The Restricted Instrument Rating, also known as an IR(r) or IMC rating, is a sub-ICAO rating only available in the UK.  Some refer to it as a ‘get out of trouble’ rating, or ‘get you home’ rating, because of it’s inferior status compared to the full European IR, BIR, CB-IR or US FAA IR.

I don’t know the history of the rating, but I suspect it came about to help private pilots and instructors work with the UK’s climate, which is often worse that many other places in western Europe.  We suffer far more low cloud, than Southern France, Spain or Portugal, and so complying with visual flight rules can sometimes be harder.

The IR(r) only requires you to have obtained 25 hours flying experience since you applied for your PPL, of which 10 hours must be as PIC, and 5 hours cross-country flight.
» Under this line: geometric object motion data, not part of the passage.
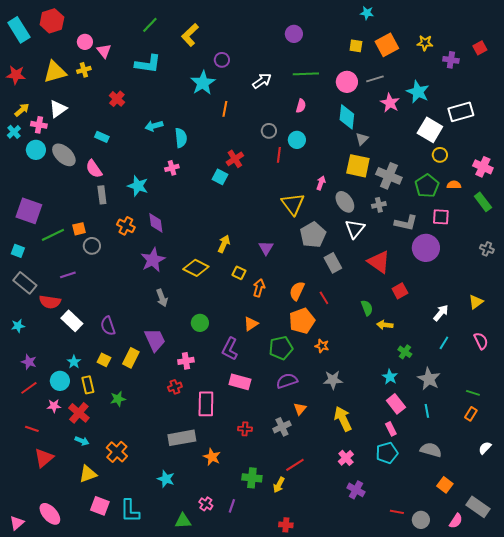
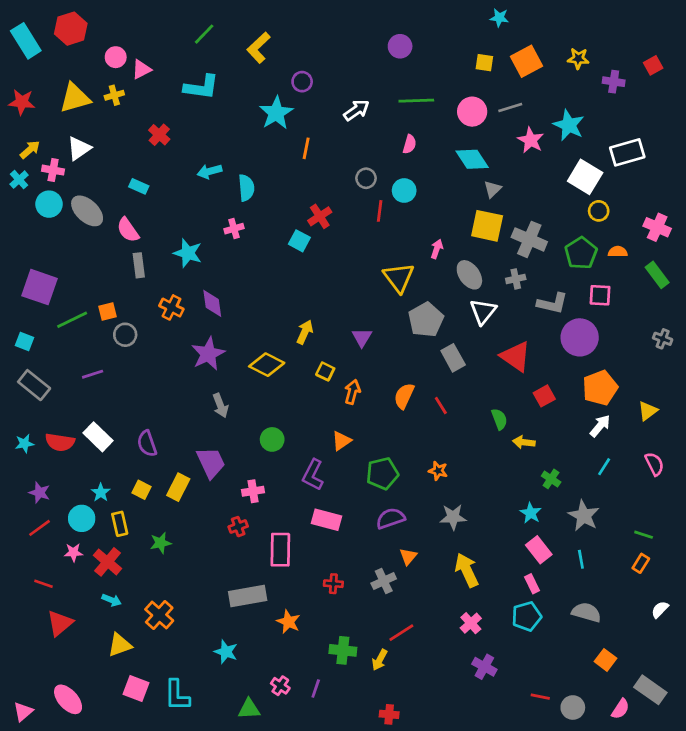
pink triangle: (104, 51) -> (142, 69), turned 42
cyan diamond: (347, 117) -> (472, 159), turned -40
red semicircle: (50, 302) -> (60, 442), moved
orange pentagon: (302, 321) -> (600, 388), moved

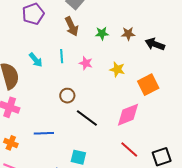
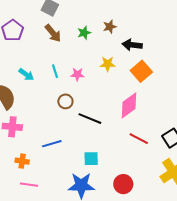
black arrow: (155, 44) -> (132, 45), moved
cyan line: (62, 56) -> (55, 71), moved
pink star: (86, 63) -> (77, 74), moved

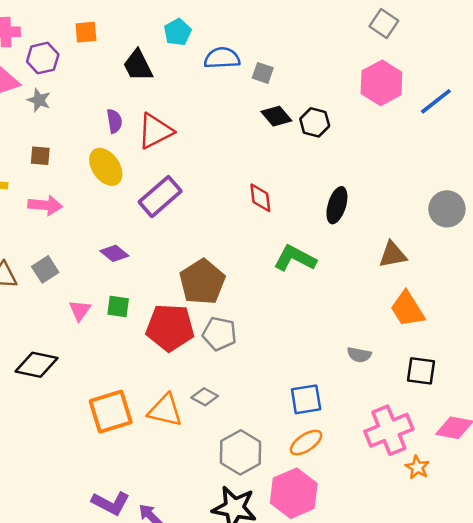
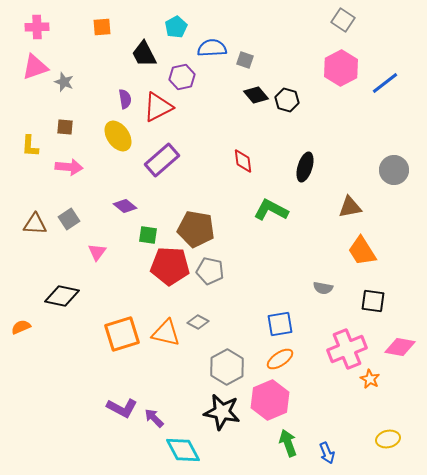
purple hexagon: (43, 58) -> (182, 77), moved
brown pentagon: (202, 282) -> (196, 229), turned -30
green square: (118, 307) -> (148, 235), moved

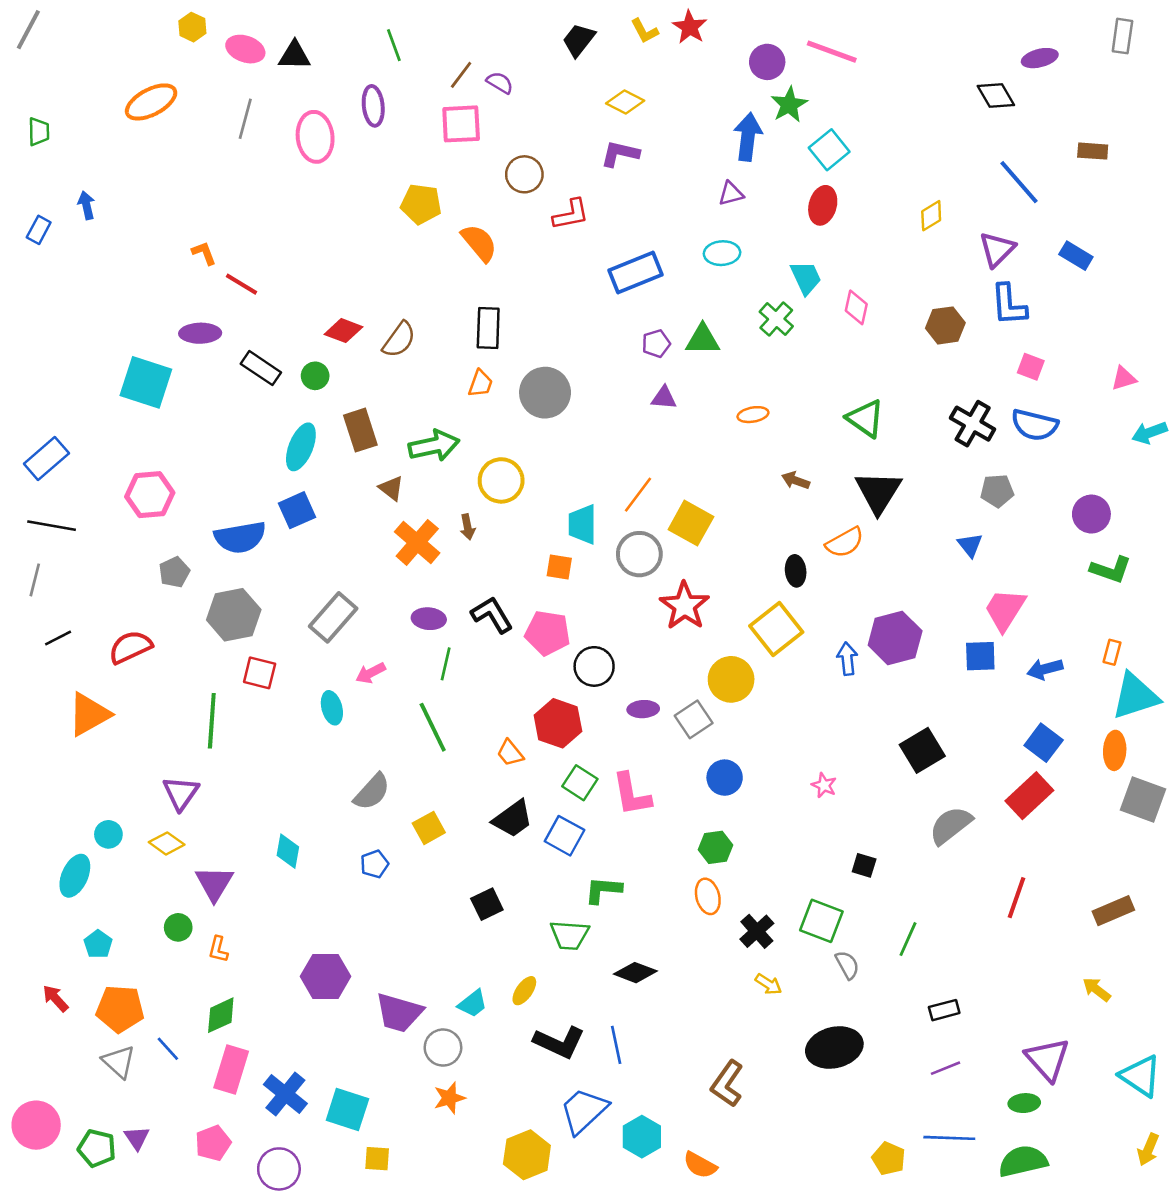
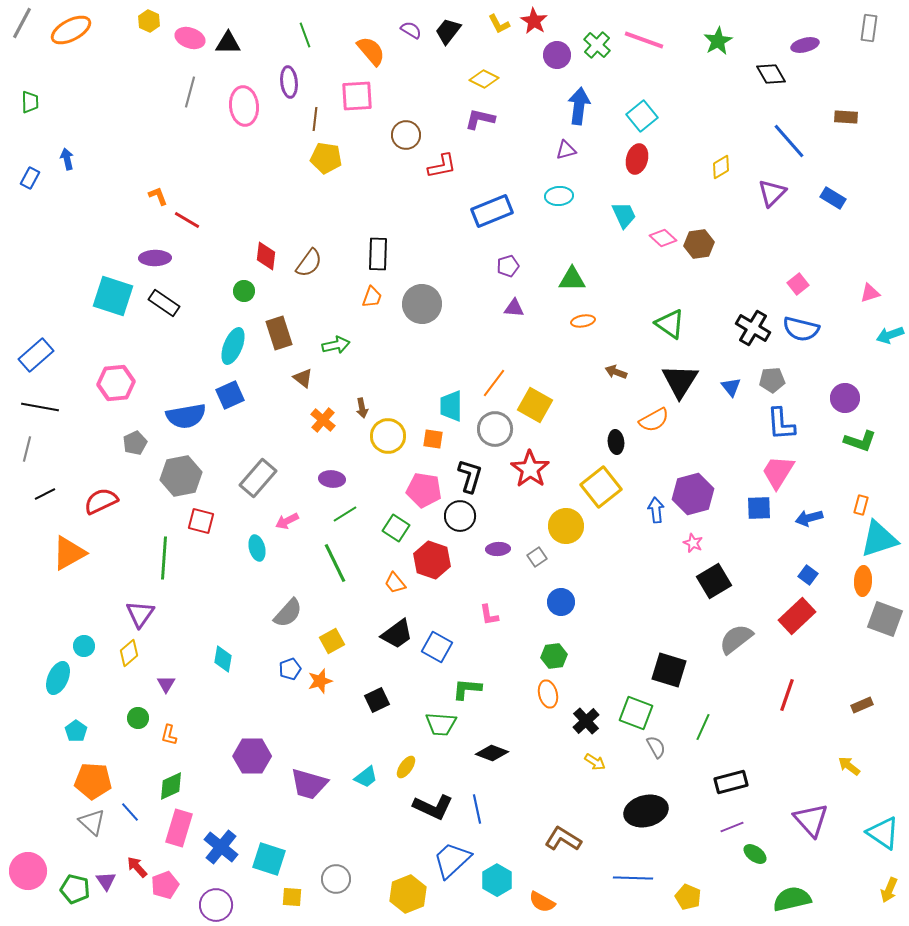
purple circle: (767, 62) -> (557, 55), moved
brown line: (461, 75) -> (315, 119), moved, turned -30
purple semicircle: (500, 83) -> (411, 30), moved
orange ellipse: (151, 102) -> (71, 30), moved
green star: (789, 105) -> (718, 41), moved
orange semicircle: (479, 243) -> (371, 51), moved
blue L-shape: (1009, 305) -> (781, 424), moved
pink diamond: (856, 307) -> (663, 238), turned -60
green cross: (776, 319) -> (597, 45), moved
brown hexagon: (945, 325) -> (699, 244), moved
red diamond: (344, 331) -> (266, 256), turned 76
green triangle: (703, 340) -> (572, 279), moved
pink square: (1031, 367) -> (798, 284), turned 30
black rectangle: (261, 368) -> (164, 303), moved
green arrow: (434, 446) -> (336, 345), size x0.7
yellow circle: (501, 480) -> (388, 436), moved
orange cross: (417, 542) -> (323, 420), size x0.7
blue triangle: (970, 545) -> (731, 387), moved
black L-shape: (492, 615) -> (470, 476), moved, turned 48
green line: (446, 664) -> (345, 514), turned 45
gray square: (694, 719) -> (537, 557), size x0.7
blue square: (1044, 743) -> (808, 575), size x0.7
green square: (580, 783) -> (396, 528), moved
pink star: (824, 785) -> (693, 543), moved
pink L-shape: (632, 794) -> (489, 615), size x0.6
yellow diamond: (167, 843) -> (129, 653), turned -76
black square: (864, 865) -> (669, 670), size x1.8
purple triangle: (214, 883) -> (166, 684), size x0.6
brown rectangle: (1113, 911) -> (862, 705), size x0.7
red arrow: (55, 998) -> (137, 867), moved
black rectangle: (944, 1010) -> (731, 782), size x1.4
gray circle: (443, 1048) -> (336, 879), moved
brown L-shape: (727, 1084) -> (563, 839), turned 87
orange star: (449, 1098) -> (320, 681), moved
green ellipse: (1024, 1103) -> (755, 854), moved, turned 40
blue line: (949, 1138) -> (633, 878), moved

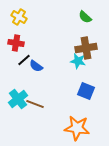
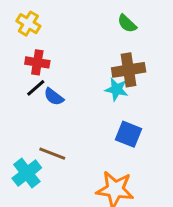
red cross: (16, 43) -> (37, 62), moved
cyan cross: (18, 99) -> (27, 173), moved

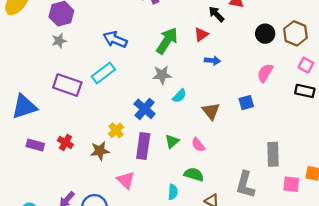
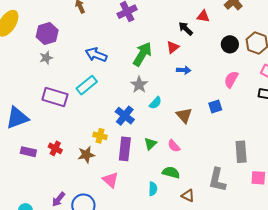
gray star: (162, 75) -> (139, 85), turned -30
yellow cross: (116, 130) -> (100, 136), turned -32

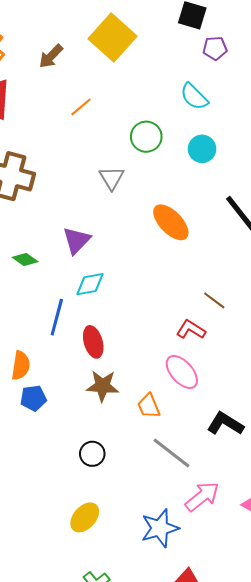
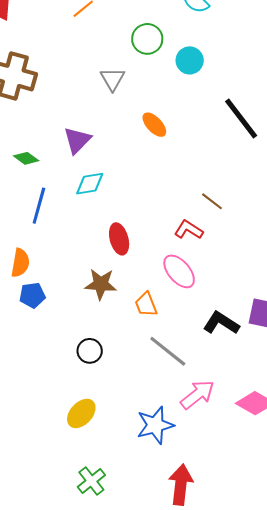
cyan circle: (202, 149) -> (190, 60), moved
orange ellipse: (171, 222) -> (154, 125), moved, size x0.7
blue line: (57, 317) -> (39, 206), moved
red ellipse: (93, 342) -> (119, 239), moved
The training consists of 15 hours flying, of which 10 must be with sole reference to instruments.  There’s a theoretical knowledge exam, and a flight skills test.  The rating is valid for 25 months, and can be renewed by carrying out a skills test.

As you can see, in training temrs, it really is far inferior to a full IR but it is an extremely useful rating.  You can fly IFR in the UK only, except in Class A airspace.   You can shoot IFR approaches to the published minima.  The minimum visibility allowed at your arrival and departure aerodrome is 1500 metres, and they recommend that you play it safe, by having a minima of no lower than 500ft agl for a precision approach, and 600ft for a non precision approach, especially if not in a good practise.

If you keep in good practise, there’s no reason why you couldn’t do a cross country in IMC, fully expecting to take off and land in cloud.  If however you don’t practise the skill regularly, then it does really revert to just a ‘get out of trouble’ rating that it has become so famously known as.